StringIndexOutOfBoundsException error with rmlmapper-6.0.0
JBPressac opened this issue · 4 comments
JBPressac commented
Hello,
Using rmlmapper-6.0.0-r363-all.jar with the following RML file, I get the following error message while rmlmapper-5.0.0-r362-all.jar generates successfully the triplets :
The error message:
09:37:19.737 [main] ERROR be.ugent.rml.cli.Main .main(436) - begin 0, end -1, length 9
java.lang.StringIndexOutOfBoundsException: begin 0, end -1, length 9
at java.base/java.lang.String.checkBoundsBeginEnd(String.java:3319)
at java.base/java.lang.String.substring(String.java:1874)
at be.ugent.rml.cli.Main.main(Main.java:197)
at be.ugent.rml.cli.Main.main(Main.java:45)
The RML file:
prefixes:
# La validité de ces prefixes ainsi que les URI des propriétés et classes utilisées restent à vérifier
# Par exemple, crm:P98i_was_born ou crm:P98_was_born ?

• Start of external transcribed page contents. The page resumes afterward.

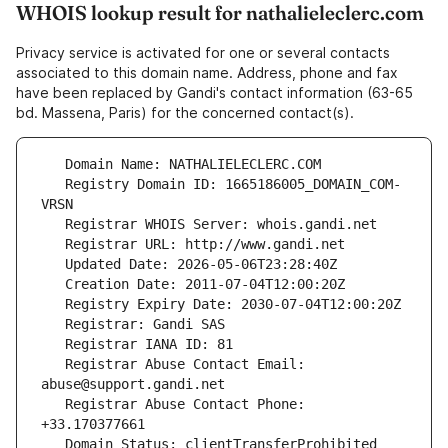
WHOIS lookup result for nathalieleclerc.com
Privacy service is activated for one or several contacts
associated to this domain name. Address, phone and fax
have been replaced by Gandi's contact information (63-65
bd. Massena, Paris) for the concerned contact(s).
   Registry Domain ID: 1665186005_DOMAIN_COM-
   Registrar Abuse Contact Email: 
   Registrar Abuse Contact Phone: 
   Domain Status: clientTransferProhibited 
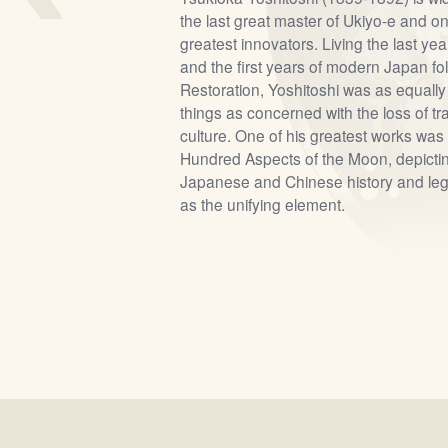
the last great master of Ukiyo-e and on
greatest innovators. Living the last ye
and the first years of modern Japan fol
Restoration, Yoshitoshi was as equally
things as concerned with the loss of t
culture. One of his greatest works was 
Hundred Aspects of the Moon, depicti
Japanese and Chinese history and leg
as the unifying element.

bibo: http://purl.org/ontology/bibo/
bnf-onto: http://data.bnf.fr/ontology/bnf-onto/
crm: http://www.cidoc-crm.org/cidoc-crm/
crm-sup: https://ontome.net/ns/sdh-crm-supplement/
foaf: http://xmlns.com/foaf/0.1/
frbroo: http://iflastandards.info/ns/fr/frbr/frbroo/
grel: http://users.ugent.be/~bjdmeest/function/grel.ttl#
idlab-fn: http://example.com/idlab/function/
idref: https://www.idref.fr/
isni: http://isni.org/ontology#
lexvo: http://lexvo.org/id/iso639-3/
owl: http://www.w3.org/2002/07/owl#
prelib: http://mshb.huma-num.fr/prelib/
sdh: https://ontome.net/ns/sdhss/
sdh-int: https://ontome.net/ns/intellectual-literary-life
sdh-so: https://ontome.net/ns/social-life-specific/
wd: http://www.wikidata.org/entity/
xsd: http://www.w3.org/2001/XMLSchema#
variables:
access: &dbHost http://localhost/database
type: &dbType mysql
referenceFormulation: &csvReferenceFormulation csv
credentials: &credentials
username: $(_username)
password: $(_password)
sources:
prelib_airegeographique:
access: *dbHost
credentials: *credentials
type: *dbType
referenceFormulation: *csvReferenceFormulation
query : SELECT * FROM prelib_airegeographique;
prelib_appellationpersonne:
access: *dbHost
credentials: *credentials
type: *dbType
referenceFormulation: *csvReferenceFormulation
query : >
SELECT * FROM prelib_appellationpersonne
JOIN prelib_langue ON prelib_langue.id = prelib_appellationpersonne.langue_id;
prelib_collectif:
access: *dbHost
credentials: *credentials
type: *dbType
referenceFormulation: *csvReferenceFormulation
query : SELECT * FROM prelib_collectif;
prelib_collectifecritoeuvre:
access: *dbHost
credentials: *credentials
type: *dbType
referenceFormulation: *csvReferenceFormulation
query: >
SELECT (CASE WHEN date_ecriture REGEXP '^\\d+$' THEN date_ecriture END) AS annee,
prelib_collectifecritoeuvre.* FROM prelib_collectifecritoeuvre
JOIN prelib_fonctionecritoeuvre ON prelib_fonctionecritoeuvre.id = prelib_collectifecritoeuvre.fonction_id
ORDER BY prelib_collectifecritoeuvre.id
prelib_ecritoeuvre:
access: *dbHost
credentials: *credentials
type: *dbType
referenceFormulation: *csvReferenceFormulation
# date_ecriture est de type VARCHAR et contient parfois des années, parfois des intervales d'années, parfois des dates au format français
# parfois des commentaires. Pour l'instant, on se contente de récupérer les saisies conformes à la la REGEXP '^\\d+$'.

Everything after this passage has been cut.